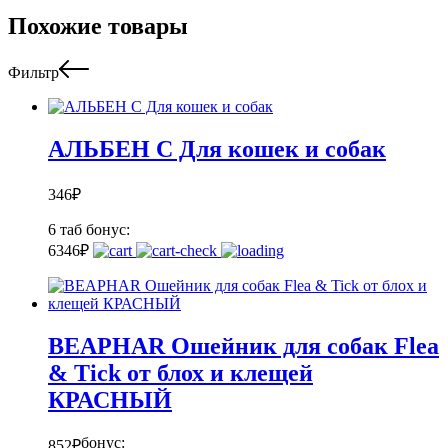
Похожие товары
Фильтр
АЛЬБЕН С Для кошек и собак
346
₽
6 таб
бонус:
6
346
₽
BEAPHAR Ошейник для собак Flea
& Tick от блох и клещей
КРАСНЫЙ
бонус:
852
₽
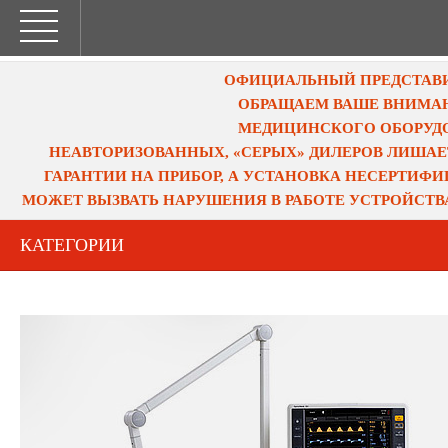
ОФИЦИАЛЬНЫЙ ПРЕДСТАВИТ
ОБРАЩАЕМ ВАШЕ ВНИМАН
МЕДИЦИНСКОГО ОБОРУДО
НЕАВТОРИЗОВАННЫХ, «СЕРЫХ» ДИЛЕРОВ ЛИШАЕ
ГАРАНТИИ НА ПРИБОР, А УСТАНОВКА НЕСЕРТИФ
МОЖЕТ ВЫЗВАТЬ НАРУШЕНИЯ В РАБОТЕ УСТРОЙСТВ
КАТЕГОРИИ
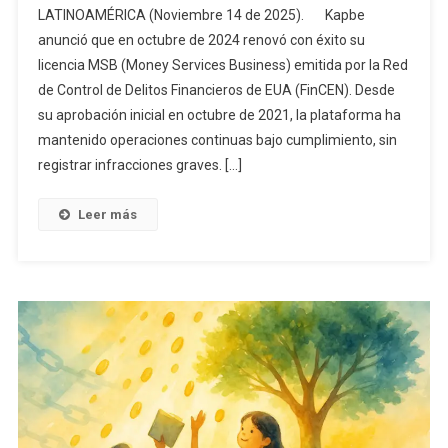
LATINOAMÉRICA (Noviembre 14 de 2025). Kapbe
anunció que en octubre de 2024 renovó con éxito su
licencia MSB (Money Services Business) emitida por la Red
de Control de Delitos Financieros de EUA (FinCEN). Desde
su aprobación inicial en octubre de 2021, la plataforma ha
mantenido operaciones continuas bajo cumplimiento, sin
registrar infracciones graves. […]
Leer más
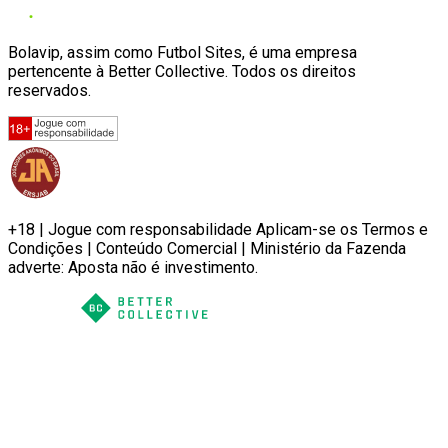
Bolavip, assim como Futbol Sites, é uma empresa
pertencente à Better Collective. Todos os direitos
reservados.
+18 | Jogue com responsabilidade Aplicam-se os Termos e
Condições | Conteúdo Comercial | Ministério da Fazenda
adverte: Aposta não é investimento.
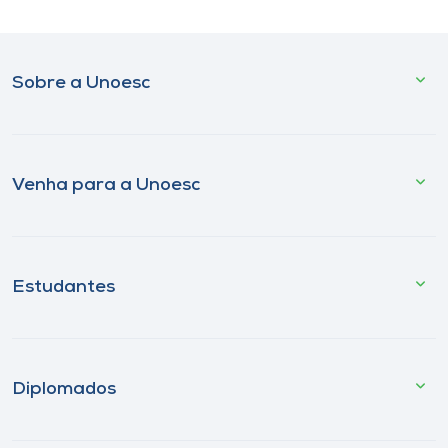
Sobre a Unoesc
Venha para a Unoesc
Estudantes
Diplomados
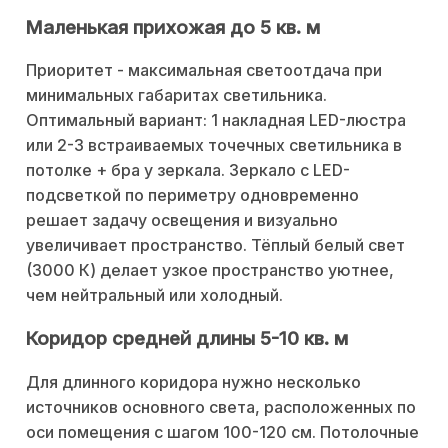
Маленькая прихожая до 5 кв. м
Приоритет - максимальная светоотдача при
минимальных габаритах светильника.
Оптимальный вариант: 1 накладная LED-люстра
или 2-3 встраиваемых точечных светильника в
потолке + бра у зеркала. Зеркало с LED-
подсветкой по периметру одновременно
решает задачу освещения и визуально
увеличивает пространство. Тёплый белый свет
(3000 К) делает узкое пространство уютнее,
чем нейтральный или холодный.
Коридор средней длины 5-10 кв. м
Для длинного коридора нужно несколько
источников основного света, расположенных по
оси помещения с шагом 100-120 см. Потолочные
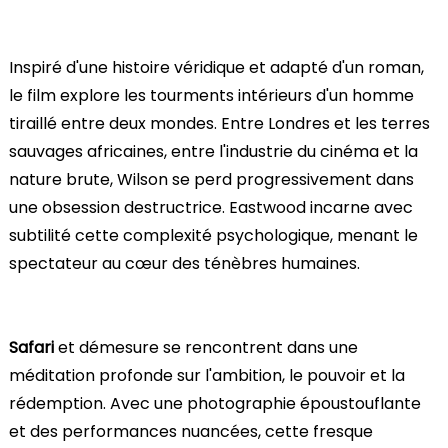
Inspiré d'une histoire véridique et adapté d'un roman,
le film explore les tourments intérieurs d'un homme
tiraillé entre deux mondes. Entre Londres et les terres
sauvages africaines, entre l'industrie du cinéma et la
nature brute, Wilson se perd progressivement dans
une obsession destructrice. Eastwood incarne avec
subtilité cette complexité psychologique, menant le
spectateur au cœur des ténèbres humaines.
Safari
et démesure se rencontrent dans une
méditation profonde sur l'ambition, le pouvoir et la
rédemption. Avec une photographie époustouflante
et des performances nuancées, cette fresque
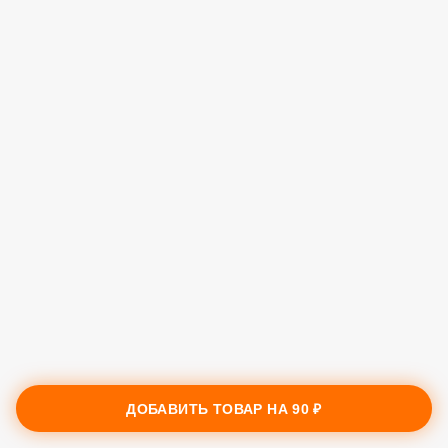
ДОБАВИТЬ ТОВАР НА
90 ₽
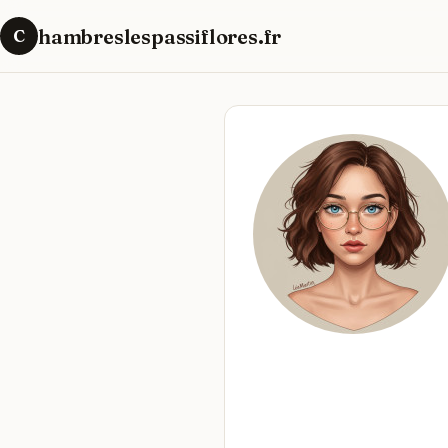
hambreslespassiflores.fr
C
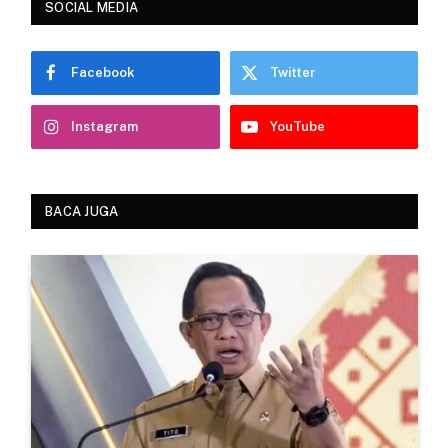
SOCIAL MEDIA
Facebook
Twitter
Instagram
YouTube
BACA JUGA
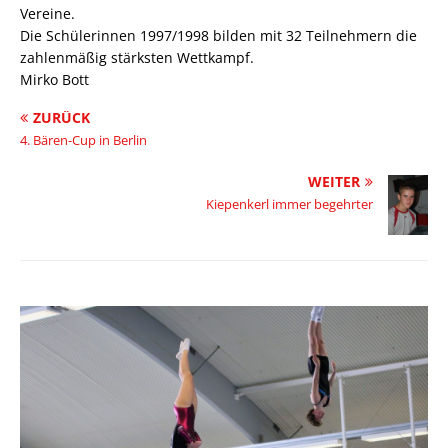
Vereine.
Die Schülerinnen 1997/1998 bilden mit 32 Teilnehmern die
zahlenmäßig stärksten Wettkampf.
Mirko Bott
ZURÜCK
4. Bären-Cup in Berlin
WEITER
Kiepenkerl immer begehrter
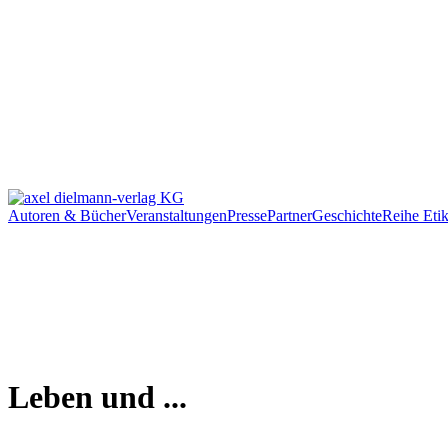
Autoren & Bücher
Veranstaltungen
Presse
Partner
Geschichte
Reihe Etik
Leben und ...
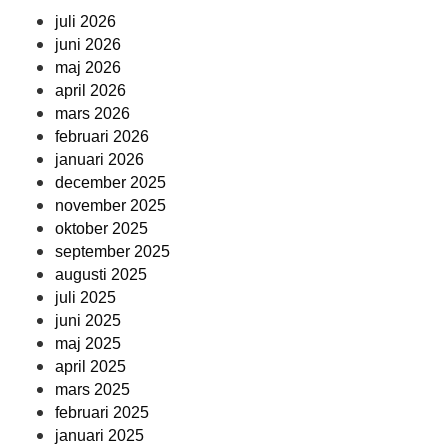
juli 2026
juni 2026
maj 2026
april 2026
mars 2026
februari 2026
januari 2026
december 2025
november 2025
oktober 2025
september 2025
augusti 2025
juli 2025
juni 2025
maj 2025
april 2025
mars 2025
februari 2025
januari 2025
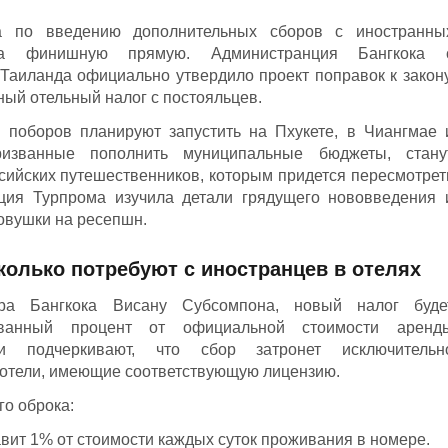
а по введению дополнительных сборов с иностранны
на финишную прямую. Администранция Бангкока 
Таиланда официально утвердило проект поправок к закону
ый отельный налог с постояльцев.
поборов планируют запустить на Пхукете, в Чиангмае 
изванные пополнить муниципальные бюджеты, стану
ийских путешественников, которым придется пересмотрет
ция Турпрома изучила детали грядущего нововведения 
овушки на ресепшн.
олько потребуют с иностранцев в отелях
ра Бангкока Висану Субсомпона, новый налог буде
ованный процент от официальной стоимости аренд
ти подчеркивают, что сбор затронет исключительн
 отели, имеющие соответствующую лицензию.
го оброка:
вит 1% от стоимости каждых суток проживания в номере.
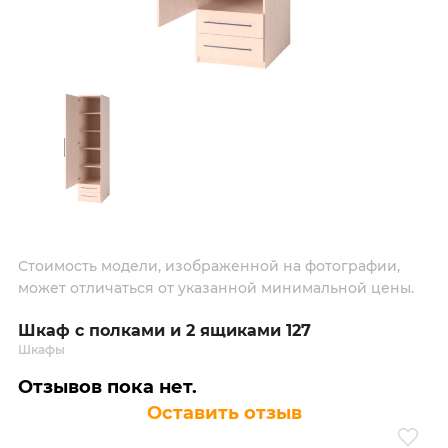
Стоимость модели, изображенной на фотографии,
может отличаться от указанной минимальной цены.
Шкаф с полками и 2 ящиками 127
Шкафы
Отзывов пока нет.
Оставить отзыв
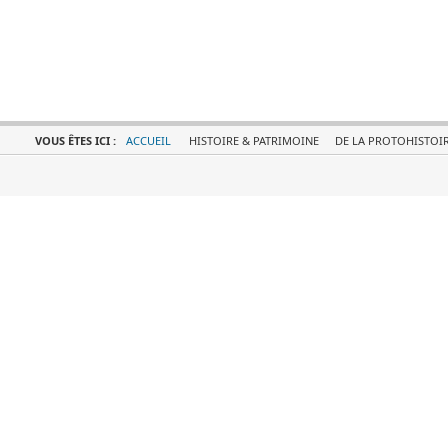
VOUS ÊTES ICI :
ACCUEIL
HISTOIRE & PATRIMOINE
DE LA PROTOHISTOIRE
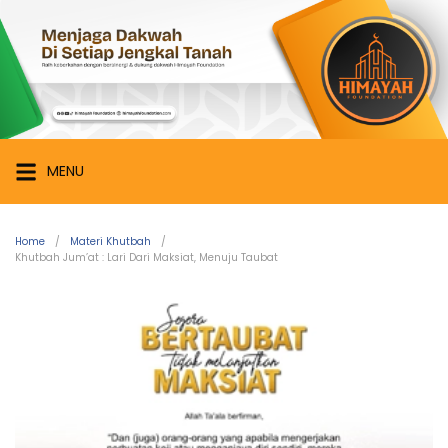
Skip
Himayah
to
Foundation
content
Menjaga
Dakwah
di
Setiap
MENU
Jengkal
Tanah
Home
Materi Khutbah
Khutbah Jum’at : Lari Dari Maksiat, Menuju Taubat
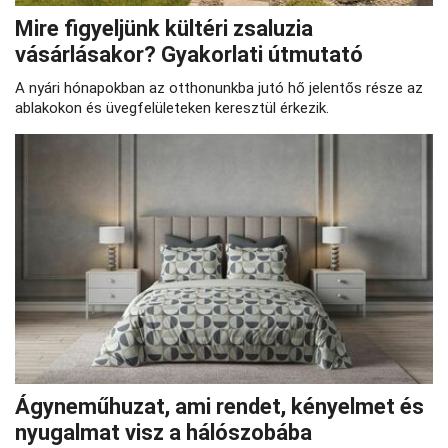
Mire figyeljünk kültéri zsaluzia
vásárlásakor? Gyakorlati útmutató
A nyári hónapokban az otthonunkba jutó hő jelentős része az
ablakokon és üvegfelületeken keresztül érkezik.
Ágyneműhuzat, ami rendet, kényelmet és
nyugalmat visz a hálószobába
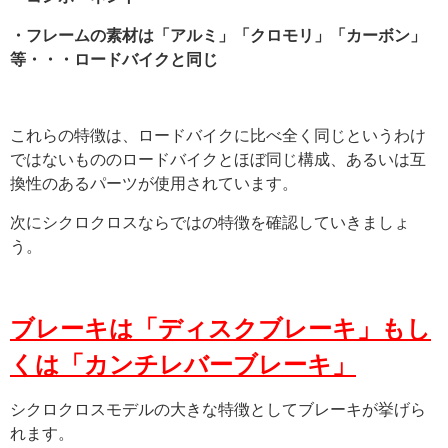
・フレームの素材は「アルミ」「クロモリ」「カーボン」
等・・・ロードバイクと同じ
これらの特徴は、ロードバイクに比べ全く同じというわけ
ではないもののロードバイクとほぼ同じ構成、あるいは互
換性のあるパーツが使用されています。
次にシクロクロスならではの特徴を確認していきましょ
う。
ブレーキは「ディスクブレーキ」もし
くは「カンチレバーブレーキ」
シクロクロスモデルの大きな特徴としてブレーキが挙げら
れます。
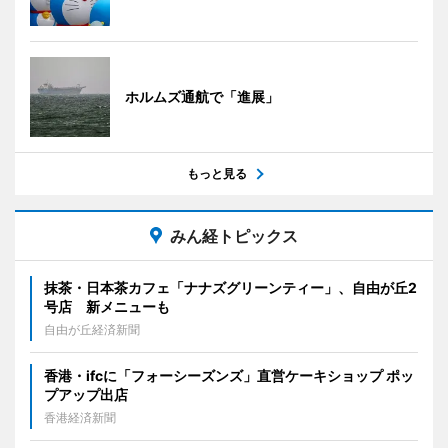
ホルムズ通航で「進展」
もっと見る
みん経トピックス
抹茶・日本茶カフェ「ナナズグリーンティー」、自由が丘2
号店 新メニューも
自由が丘経済新聞
香港・ifcに「フォーシーズンズ」直営ケーキショップ ポッ
プアップ出店
香港経済新聞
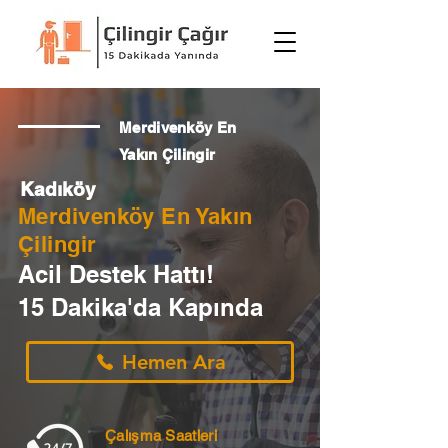
Merdivenköy En
Yakın Çilingir
Kadıköy
Merdivenköy En Yakın
Çilingir
Acil Destek Hattı!
15 Dakika'da Kapında
Hemen Ara
Çalışma Saatleri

==================================================

- Task goal
Since the pictures are not part of the copy, please transcribe only the lines above from the one with "чем нейтральный или холодный." through the one with "на финишную прямую. Администранция Бангкока", exactly and with both ends.

- Your response
чем нейтральный или холодный.
Коридор средней длины 5-10 кв. м
Для длинного коридора нужно несколько
источников основного света, расположенных по
оси помещения с шагом 100-120 см. Потолочные
Inspiré d'une histoire véridique et adapté d'un roman,
le film explore les tourments intérieurs d'un homme
tiraillé entre deux mondes. Entre Londres et les terres
sauvages africaines, entre l'industrie du cinéma et la
nature brute, Wilson se perd progressivement dans
une obsession destructrice. Eastwood incarne avec
subtilité cette complexité psychologique, menant le
spectateur au cœur des ténèbres humaines.
Safari
et démesure se rencontrent dans une
méditation profonde sur l'ambition, le pouvoir et la
rédemption. Avec une photographie époustouflante
et des performances nuancées, cette fresque
ДОБАВИТЬ ТОВАР НА
90 ₽
hambreslespassiflores.fr
C
SOCIAL MEDIA
Facebook
Twitter
Instagram
YouTube
BACA JUGA
Vereine.
Die Schülerinnen 1997/1998 bilden mit 32 Teilnehmern die
zahlenmäßig stärksten Wettkampf.
Mirko Bott
ZURÜCK
4. Bären-Cup in Berlin
WEITER
Kiepenkerl immer begehrter
Autoren & Bücher
Veranstaltungen
Presse
Partner
Geschichte
Reihe Etik
Leben und ...
juli 2026
juni 2026
maj 2026
april 2026
mars 2026
februari 2026
januari 2026
december 2025
november 2025
oktober 2025
september 2025
augusti 2025
juli 2025
juni 2025
maj 2025
april 2025
mars 2025
februari 2025
januari 2025
а по введению дополнительных сборов с иностранны
на финишную прямую. Администранция Бангкока 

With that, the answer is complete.